Steven Lucero, the development engineer behind the TEAM Laboratories on the Davis campus, is one of the drivers behind the Aggie Square makerspace as well. Like the TEAM facilities but on a larger scale, the makerspace we’re imagining at Aggie Square would offer possibilities for hands-on learning in engineering, biology, art and design. It would build upon existing relationships between BME, scientists at the medical school and surgeons in the hospital. It would be available for industry users too. If you think of all those discrete groups coming together, I hope you can see how this makerspace might begin to function as a kind of hi-tech water cooler. It can be the setting for casual but generative conversations around the 3D printer, as it were.
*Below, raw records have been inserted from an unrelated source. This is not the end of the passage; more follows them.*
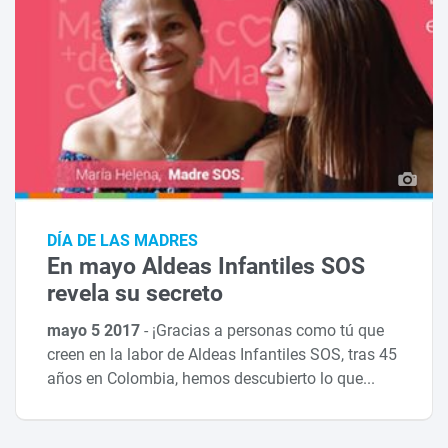
DÍA DE LAS MADRES
En mayo Aldeas Infantiles SOS
revela su secreto
mayo 5 2017
-
¡Gracias a personas como tú que
creen en la labor de Aldeas Infantiles SOS, tras 45
años en Colombia, hemos descubierto lo que...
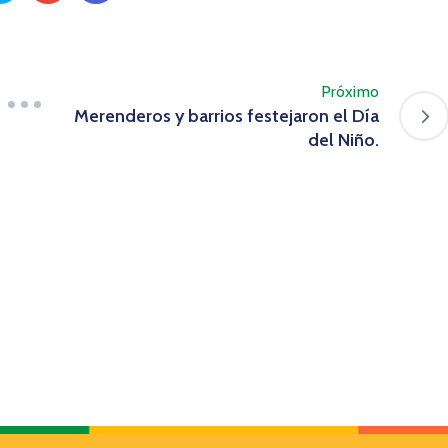
Próximo
Merenderos y barrios festejaron el Día
del Niño.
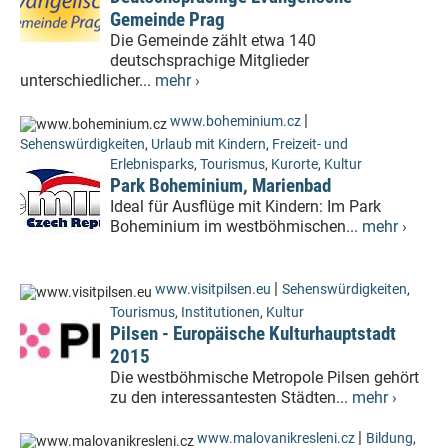
Gemeinde Prag
Die Gemeinde zählt etwa 140
deutschsprachige Mitglieder
unterschiedlicher...
mehr ›
|
www.boheminium.cz
Sehenswürdigkeiten
,
Urlaub mit Kindern
,
Freizeit- und
Erlebnisparks
,
Tourismus
,
Kurorte
,
Kultur
Park Boheminium, Marienbad
Ideal für Ausflüge mit Kindern: Im Park
Boheminium im westböhmischen...
mehr ›
|
www.visitpilsen.eu
Sehenswürdigkeiten
,
Tourismus
,
Institutionen
,
Kultur
Pilsen - Europäische Kulturhauptstadt
2015
Die westböhmische Metropole Pilsen gehört
zu den interessantesten Städten...
mehr ›
|
www.malovanikresleni.cz
Bildung
,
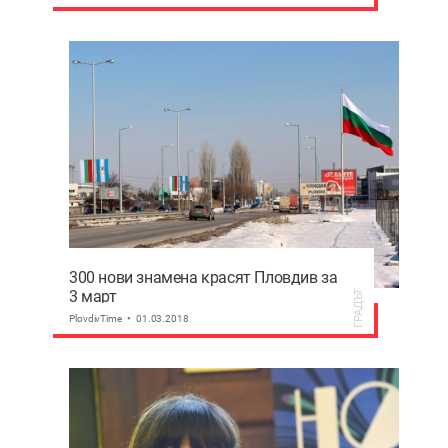
300 нови знамена красят Пловдив за
3 март
ГРАДЪТ
PlovdivTime
01.03.2018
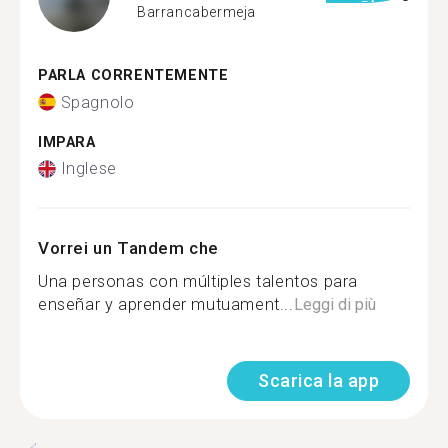
Barrancabermeja
PARLA CORRENTEMENTE
Spagnolo
IMPARA
Inglese
Vorrei un Tandem che
Una personas con múltiples talentos para
enseñar y aprender mutuament...
Leggi di più
Scarica la app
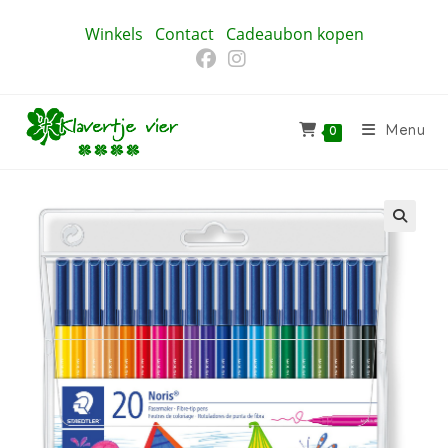
Ga
Winkels
Contact
Cadeaubon kopen
naar
inhoud
Menu
0
🔍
Admittedly, the business plan that Lucero is drawing up and that we’ve been reviewing may seem less inherently exciting than the very cool machines that will live in the makerspace. That said, figuring out the financing is crucial because it will allow the space to take on its fullest public role. The goal is not just sustainability but growth, since as the makerspace matures--adding new equipment and providing new areas of support--this facility could not only provide new opportunities for UC Davis students, faculty, and staff but also serve as a draw for new partners. This makerspace can be a connector and, equally, an attractor that brings new participants to Aggie Square.
One last (virtual) thing
One last example of what has happened virtually this year at Aggie Square bears mentioning, although here I should say that I was less a participant than a highly engaged viewer. At a special class session for this fall’s first Quarter at Aggie Square experience (on the topic of transformative justice), Sacramento artist David Garibaldi painted a portrait of rapper and songwriter Kendrick Lamar. Livestreamed over Zoom, this event showed what’s possible in remote instruction. Students participated in the chat while Garibaldi painted. A Q & A afterwards dug into the artist’s reflections on his life and his craft. This virtual class session produced an actual painting as well as precisely the kind of intense learning opportunity that Quarter at Aggie Square will engender when our innovation campus can be a physical host for its courses.
Aggie Square was virtual in 2020, but that doesn’t mean it wasn’t real. From the early success of Quarter at Aggie Square teaching to advances in research and planning that brought together faculty and staff from all over UC Davis, our new innovation campus took big steps forward in the past year. When we break ground in 2021, we’ll move still closer to the vision for Aggie Square as a platform that brings us together as a whole university — instead of two campuses divided by a floodplain — ready to engage with off-campus partners of all sorts.